Success factors are management practices that, when implemented, will increase the likelihood of success of a project, programme or portfolio. The degree to which these practices are established and embedded within an organisation indicates its level of maturity.


There are many recognised factors that are known to contribute to success. Their presence in a project, programme or portfolio does not in itself guarantee success, but their absence will contribute to its failure. Some high-level success factors include:

  • defining clear goals and objectives;
  • maintaining a focus on business value;
  • implementing a proper governance structure;
  • ensuring senior management commitment;
  • providing timely and clear communication.

These success factors can be collected together to form a framework that not only describes an organisational environment in which success is the norm, but also provides a mechanism to help organisations improve.

A maturity model identifies the stages in an organisation’s development from its initial chaotic attempts to manage projects, programmes and portfolios, to a point where most initiatives succeed and the organisation has the ability to improve continuously.

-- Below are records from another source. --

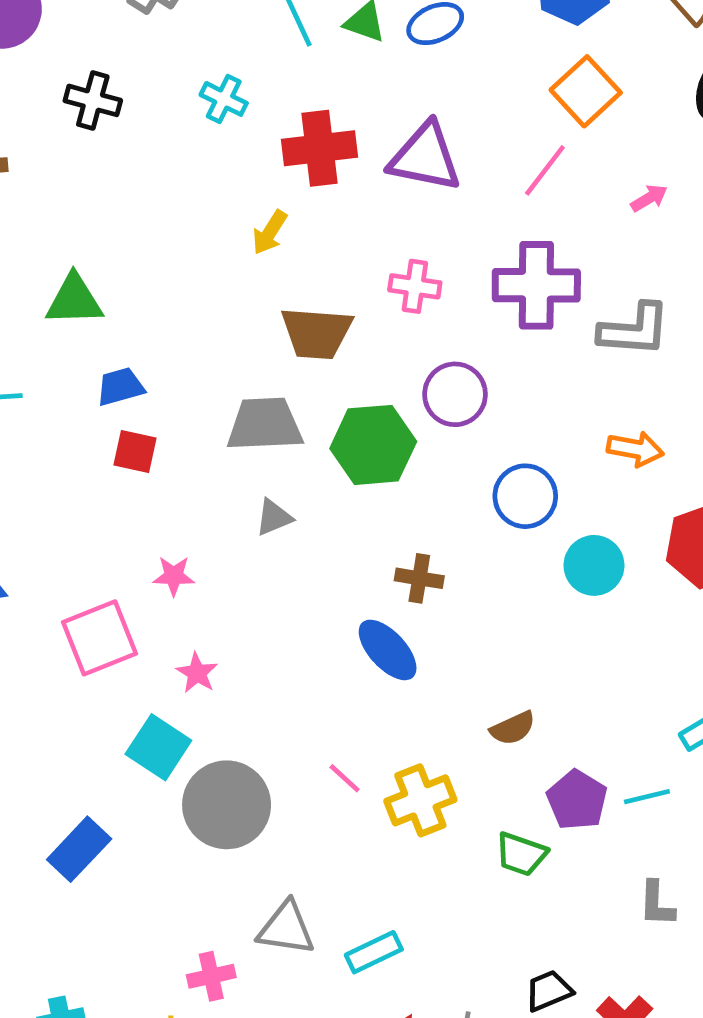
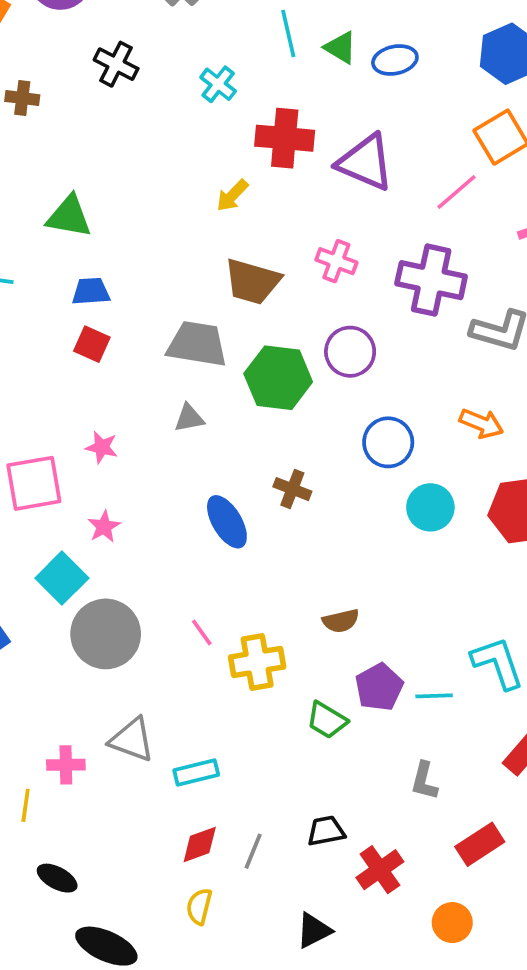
blue ellipse: (388, 650) -> (227, 522), moved

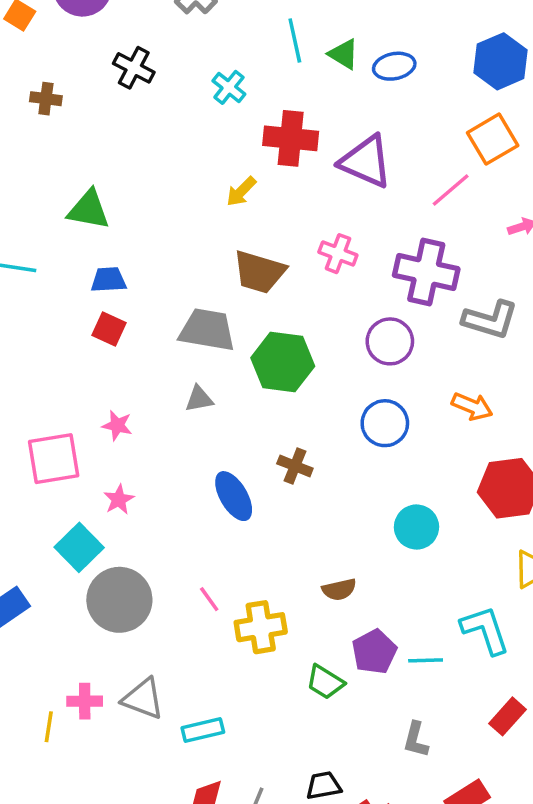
purple circle: (350, 352) -> (390, 341), moved
cyan circle: (430, 507) -> (416, 527), moved
pink cross: (66, 765) -> (85, 701), moved
yellow line: (26, 805) -> (49, 727), moved

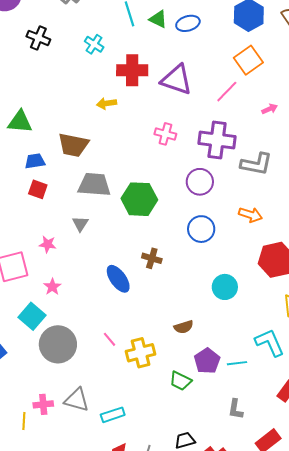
yellow arrow: (241, 191) -> (107, 103), turned 42
brown trapezoid: (259, 272) -> (73, 145), moved
gray triangle: (199, 399) -> (80, 224), moved, turned -42

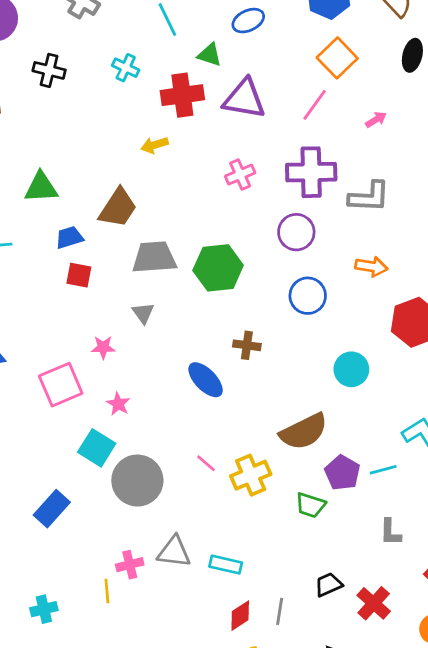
green triangle: (158, 19) -> (210, 55), moved
pink cross: (165, 134) -> (240, 175), turned -30
brown trapezoid: (73, 145) -> (118, 208), turned -60
brown semicircle: (184, 327) -> (304, 432), size x1.8
cyan rectangle: (113, 415) -> (226, 565), turned 40

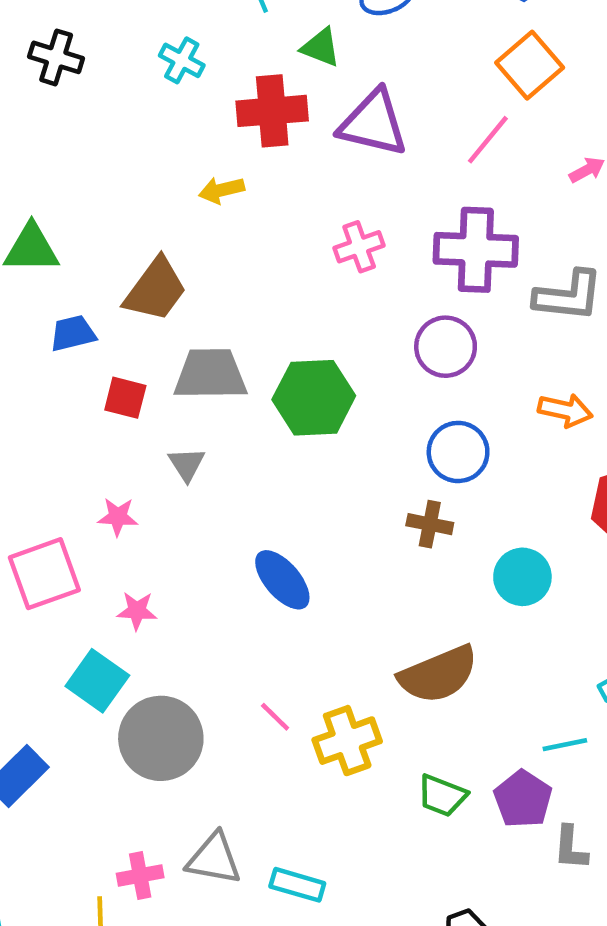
red square: (79, 275) -> (125, 398), moved
brown cross: (247, 345) -> (430, 524), moved
pink star: (118, 404) -> (137, 611), turned -30
purple pentagon: (342, 473) -> (523, 799), moved

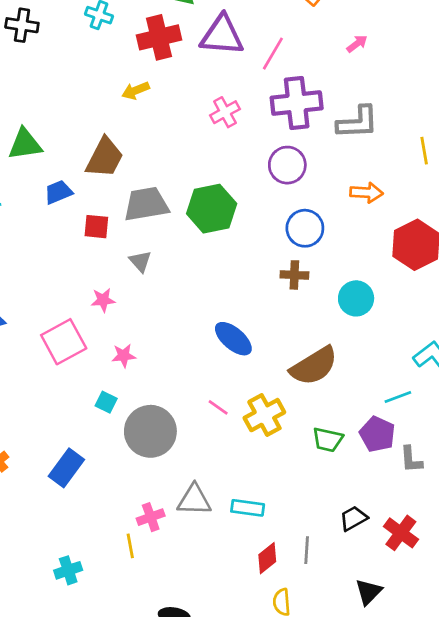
pink line: (488, 140) -> (273, 54), moved
blue ellipse: (282, 580) -> (233, 339), moved
cyan square: (97, 681) -> (106, 402), size x0.6

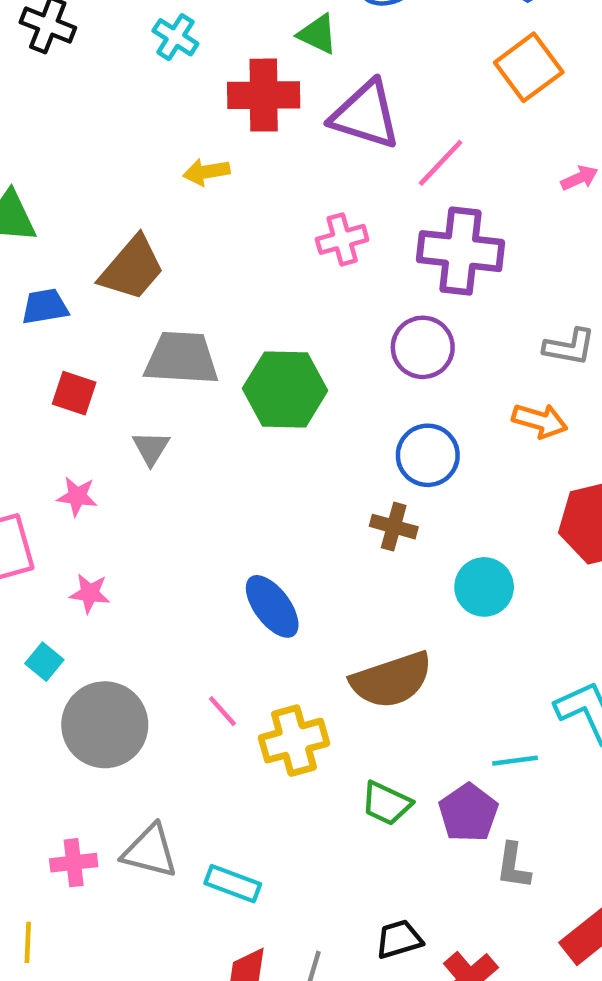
gray L-shape: (358, 122) -> (569, 347), moved, size x0.7
red square: (96, 227) -> (74, 393), moved
yellow line: (130, 546) -> (28, 942), moved

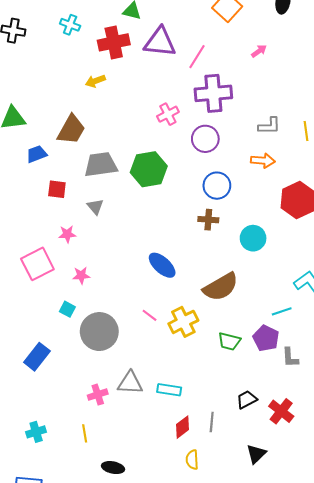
pink cross: (342, 239) -> (168, 114), moved

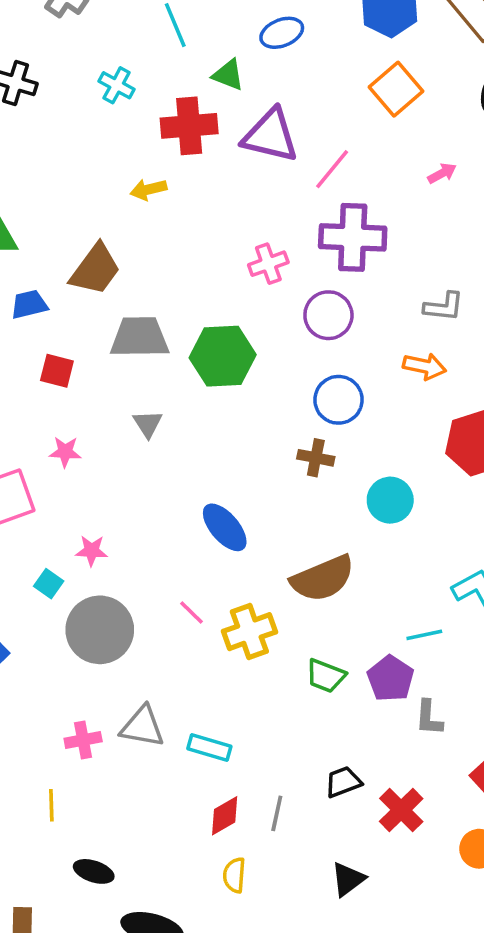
gray triangle: (95, 207) -> (148, 424), moved
pink star: (81, 275) -> (92, 551), moved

Most models are based on the Capability Maturity Model (CMM) originally developed at Carnegie Mellon University. This identifies five levels of progression:

Level 1 - Initial: the delivery process is ad hoc and occasionally chaotic. Few processes are defined and success depends upon individual effort and heroics.

Level 2 - Repeatable: basic processes are established and the necessary discipline is in place to repeat earlier successes.

Level 3 - Defined: processes are documented and standardised. All projects, programmes or portfolios use an approved, tailored version of the documented processes.

Level 4 - Managed: metrics are gathered on process performance and used to control future performance.

Level 5 - Optimising: continuous process improvement is enabled by quantitative feedback from the process and from piloting innovative ideas and technologies.In the P3 management environment, an organisation’s maturity can be defined separately for projects, programmes and portfolios, i.e. an organisation may be at level 3 for the management of projects but only at level 2 for the management of programmes.

Maturity may be further divided into key process areas such as:

  • scope;
  • schedule;
  • finance;
  • risk;
  • quality;
  • resource.

This enables an organisation to assess and develop maturity in particular areas such as project risk management or programme resource management.

Each area has a number of attributes that are indicative of the level of maturity. For example, a well-known success factor is that risks should be identified, assessed and acted upon. The relevant attributes that indicate an organisation’s level of maturity may then be:

  • Level 1: risks arbitrarily classified and rarely, if ever, quantified;
  • Level 2: some projects recognise different categories of risk;
  • Level 3: risks identified, assessed and controlled in accordance with recognised procedures, across all projects;
  • Level 4: projects able to demonstrate resource and budgetary implications of risks throughout the project life cycle;
  • Level 5: risk assessment underpins all decision-making.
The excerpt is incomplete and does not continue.